■ **TASK TO CARRY OUT**:
All of the records below are to be output exactly; no image belongs in the result.

■ **PROVIDED ENTRIES**:
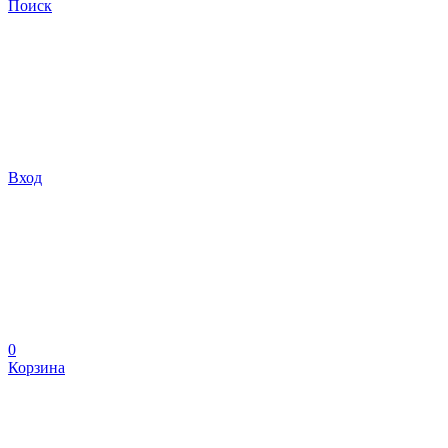
Поиск
Вход
0
Корзина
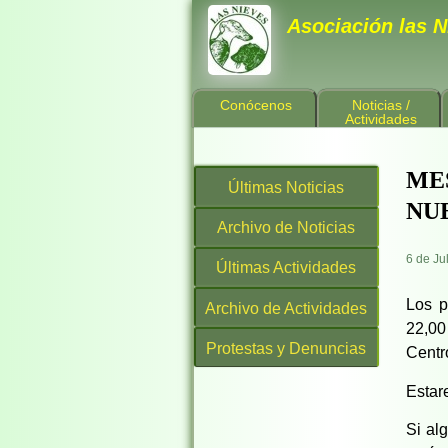
Asociación las N
Conócenos
Noticias /
Actividades
ME
Últimas Noticias
NU
Archivo de Noticias
6 de Ju
Últimas Actividades
Los 
Archivo de Actividades
22,00
Protestas y Denuncias
Centr
Estar
Si al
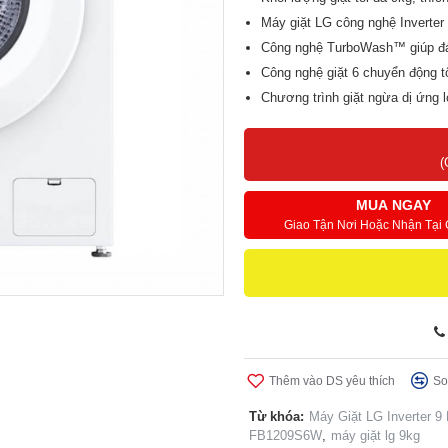
Máy giặt LG công nghệ Inverter 
Công nghệ TurboWash™ giúp đá
Công nghệ giặt 6 chuyển động tố
Chương trình giặt ngừa dị ứng l
Tính năng vệ sinh lồng giặt Tub
Máy giặt LG thiết kế sang trọng
(
MUA NGAY
Giao Tận Nơi Hoặc Nhận Tại
Thêm vào DS yêu thích
So
Từ khóa:
Máy Giặt LG Inverter 
FB1209S6W
,
máy giặt lg 9kg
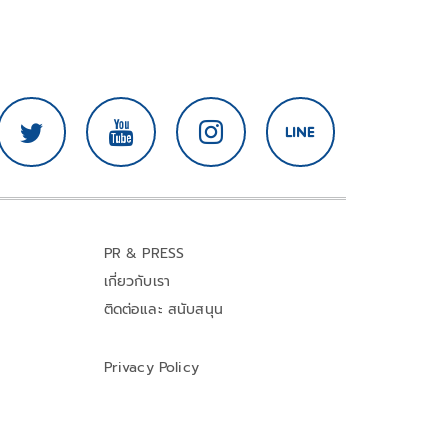
PR & PRESS
เกี่ยวกับเรา
ติดต่อและ สนับสนุน
Privacy Policy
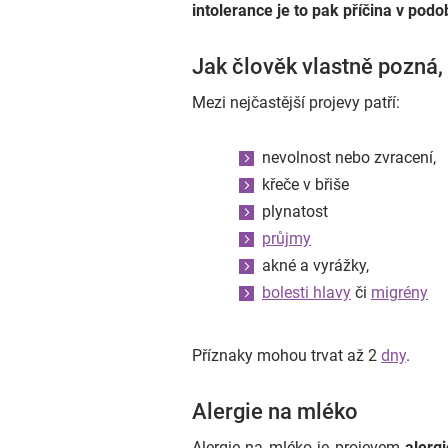
intolerance je to pak příčina v po
Jak člověk vlastně pozná, 
Mezi nejčastější projevy patří:
nevolnost nebo zvracení,
křeče v břiše
plynatost
průjmy
akné a vyrážky,
bolesti hlavy
či
migrény
Příznaky mohou trvat až 2
dny
.
Alergie na mléko
Alergie na mléko je projevem
alergi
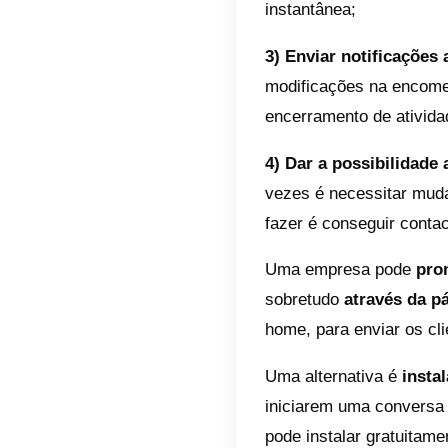
Como 
Todos o
noturno
comunic
vendido
Através
detalhe
endereç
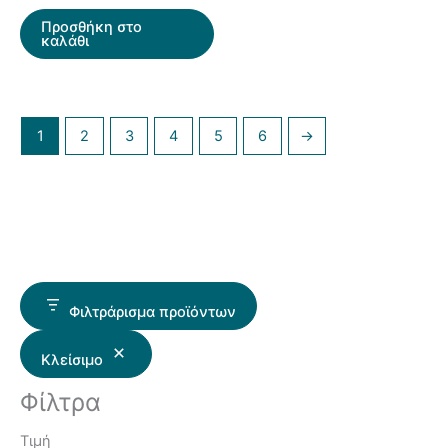
Προσθήκη στο
καλάθι
1
2
3
4
5
6
→
Φιλτράρισμα προϊόντων
Κλείσιμο
Φίλτρα
Τιμή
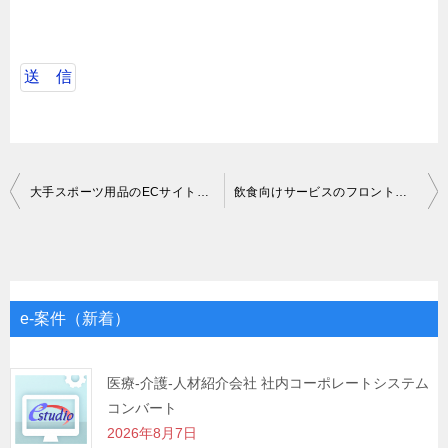
投
大手スポーツ用品のECサイト開発PM募集
飲食向けサービスのフロントエンド開発
稿
ナ
ビ
ゲ
e-案件（新着）
ー
シ
医療-介護-人材紹介会社 社内コーポレートシステム
コンバート
ョ
2026年8月7日
ン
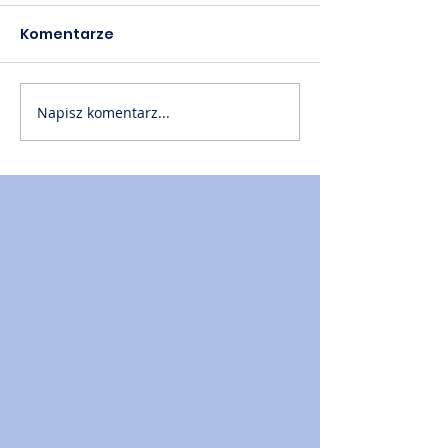
Komentarze
Napisz komentarz...
Akademia PTM cz. 60
Akademia PTM
📙
📙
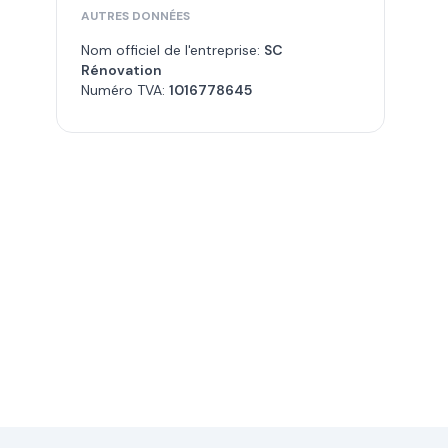
AUTRES DONNÉES
Nom officiel de l'entreprise:
SC
Rénovation
Numéro TVA:
1016778645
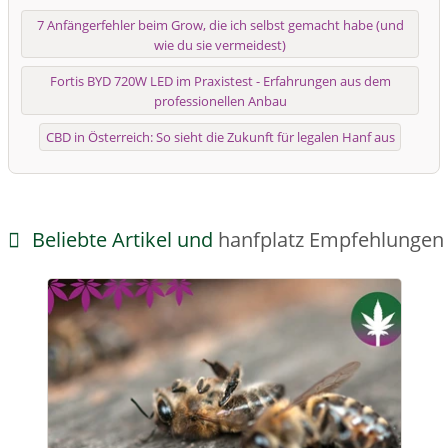
7 Anfängerfehler beim Grow, die ich selbst gemacht habe (und
wie du sie vermeidest)
Fortis BYD 720W LED im Praxistest - Erfahrungen aus dem
professionellen Anbau
CBD in Österreich: So sieht die Zukunft für legalen Hanf aus
Beliebte Artikel und
hanfplatz Empfehlungen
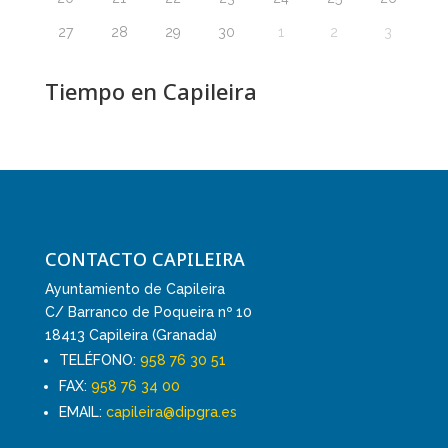
27
28
29
30
1
2
3
Tiempo en Capileira
CONTACTO CAPILEIRA
Ayuntamiento de Capileira
C/ Barranco de Poqueira nº 10
18413 Capileira (Granada)
TELÉFONO:
958 76 30 51
FAX:
958 76 34 00
EMAIL:
capileira@dipgra.es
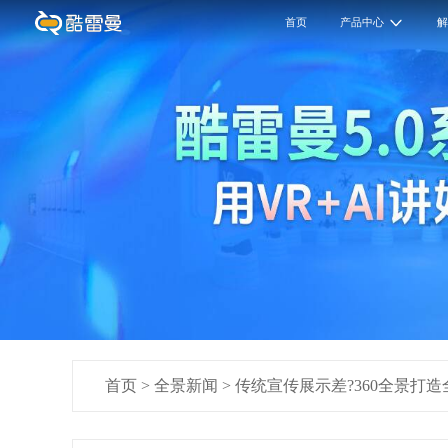
首页
产品中心
首页
>
全景新闻
>
传统宣传展示差?360全景打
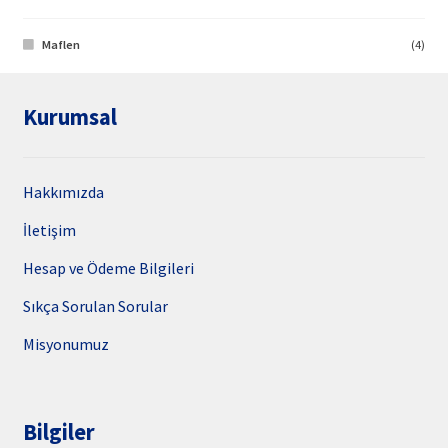
Maflen
(4)
Kurumsal
Hakkımızda
İletişim
Hesap ve Ödeme Bilgileri
Sıkça Sorulan Sorular
Misyonumuz
Bilgiler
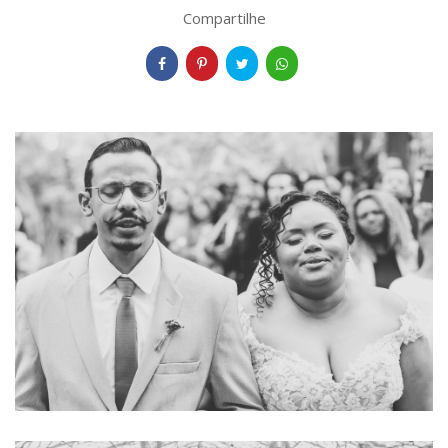
Compartilhe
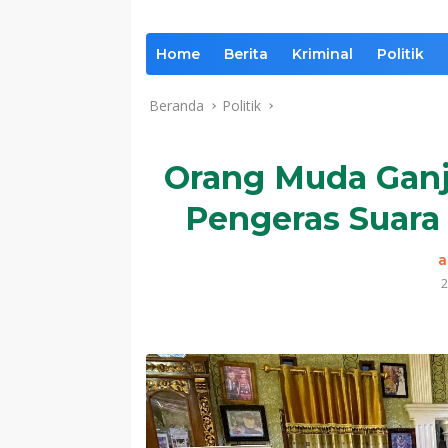
Home
Berita
Kriminal
Politik
Beranda
Politik
Orang Muda Ganj
Pengeras Suara 
a
2
Komentar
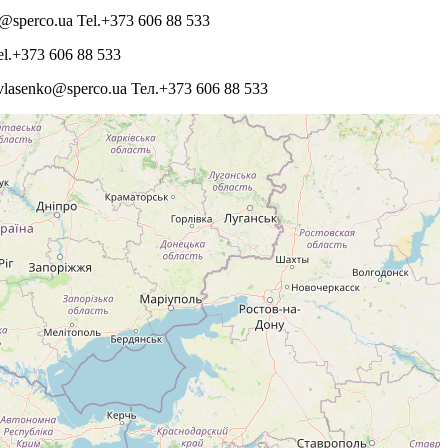
o@sperco.ua Tel.+373 606 88 533
el.+373 606 88 533
lasenko@sperco.ua Тел.+373 606 88 533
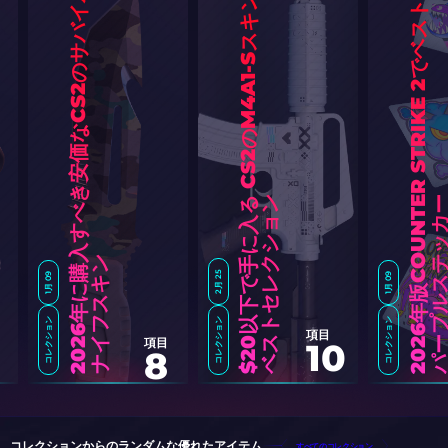
ル
・
な
る
ン
ン
2月 25
1月 09
1月 09
コレクション
コレクション
コレクション
2
0
2
6
年
に
購
入
す
べ
き
安
価
な
C
S
2
の
サ
バ
イ
バ
ナ
イ
フ
ス
キ
2
0
2
6
年
版
C
O
U
N
T
R
S
T
R
I
K
E
2
で
ベ
ス
ト
パ
ー
プ
ル
ス
テ
ッ
カ
項目
項目
$
2
0
以
下
で
手
に
入
C
S
2
の
M
4
A
1
-
S
ス
キ
ン
ベ
ス
ト
セ
レ
ク
シ
ョ
10
8
コレクションからのランダムな優れたアイテム
すべてのコレクション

■ **EXERCISE SOLUTION**:
Поиск
Вход
0
Корзина
Asociación las N
Conócenos
Noticias /
Actividades
ME
Últimas Noticias
NU
Archivo de Noticias
6 de Ju
Últimas Actividades
Los 
Archivo de Actividades
22,00
Protestas y Denuncias
Centr
Estar
Si al
Máy giặt LG công nghệ Inverter 
Công nghệ TurboWash™ giúp đá
Công nghệ giặt 6 chuyển động tố
Chương trình giặt ngừa dị ứng l
Tính năng vệ sinh lồng giặt Tub
Máy giặt LG thiết kế sang trọng
(
MUA NGAY
Giao Tận Nơi Hoặc Nhận Tại
Thêm vào DS yêu thích
So
Từ khóa:
Máy Giặt LG Inverter 
FB1209S6W
,
máy giặt lg 9kg
PR & PRESS
เกี่ยวกับเรา
ติดต่อและ สนับสนุน
Privacy Policy
intolerance je to pak příčina v po
Jak člověk vlastně pozná, 
Mezi nejčastější projevy patří:
nevolnost nebo zvracení,
křeče v břiše
plynatost
průjmy
akné a vyrážky,
bolesti hlavy
či
migrény
Příznaky mohou trvat až 2
dny
.
Alergie na mléko
Alergie na mléko je projevem
alergi
Como 
Todos o
noturno
comunic
vendido
Através
detalhe
endereç
Προσθήκη στο
καλάθι
1
2
3
4
5
6
→
Φιλτράρισμα προϊόντων
Κλείσιμο
Φίλτρα
Τιμή
投
大手スポーツ用品のECサイト開発PM募集
飲食向けサービスのフロントエンド開発
稿
ナ
ビ
ゲ
e-案件（新着）
ー
シ
医療-介護-人材紹介会社 社内コーポレートシステム
コンバート
ョ
2026年8月7日
ン
Komentarze
Napisz komentarz...
Akademia PTM cz. 60
Akademia PTM
📙
📙
AUTRES DONNÉES
Nom officiel de l'entreprise:
SC
Rénovation
Numéro TVA:
1016778645
7 Anfängerfehler beim Grow, die ich selbst gemacht habe (und
wie du sie vermeidest)
Fortis BYD 720W LED im Praxistest - Erfahrungen aus dem
professionellen Anbau
CBD in Österreich: So sieht die Zukunft für legalen Hanf aus
Beliebte Artikel und
hanfplatz Empfehlungen
27
28
29
30
1
2
3
Tiempo en Capileira
CONTACTO CAPILEIRA
Ayuntamiento de Capileira
C/ Barranco de Poqueira nº 10
18413 Capileira (Granada)
TELÉFONO:
958 76 30 51
FAX:
958 76 34 00
EMAIL:
capileira@dipgra.es
首页
产品中心
首页
>
全景新闻
>
传统宣传展示差?360全景打
Maflen
(4)
Kurumsal
Hakkımızda
İletişim
Hesap ve Ödeme Bilgileri
Sıkça Sorulan Sorular
Misyonumuz
Bilgiler
Compartilhe
Home
Berita
Kriminal
Politik
Beranda
Politik
Orang Muda Ganj
Pengeras Suara 
a
2
Komentar
o@sperco.ua Tel.+373 606 88 533
el.+373 606 88 533
lasenko@sperco.ua Тел.+373 606 88 533
ル
・
な
る
ン
ン
2月 25
1月 09
1月 09
コレクション
コレクション
コレクション
2
0
2
6
年
に
購
入
す
べ
き
安
価
な
C
S
2
の
サ
バ
イ
バ
ナ
イ
フ
ス
キ
2
0
2
6
年
版
C
O
U
N
T
R
S
T
R
I
K
E
2
で
ベ
ス
ト
パ
ー
プ
ル
ス
テ
ッ
カ
項目
項目
$
2
0
以
下
で
手
に
入
C
S
2
の
M
4
A
1
-
S
ス
キ
ン
ベ
ス
ト
セ
レ
ク
シ
ョ
10
8
コレクションからのランダムな優れたアイテム
すべてのコレクション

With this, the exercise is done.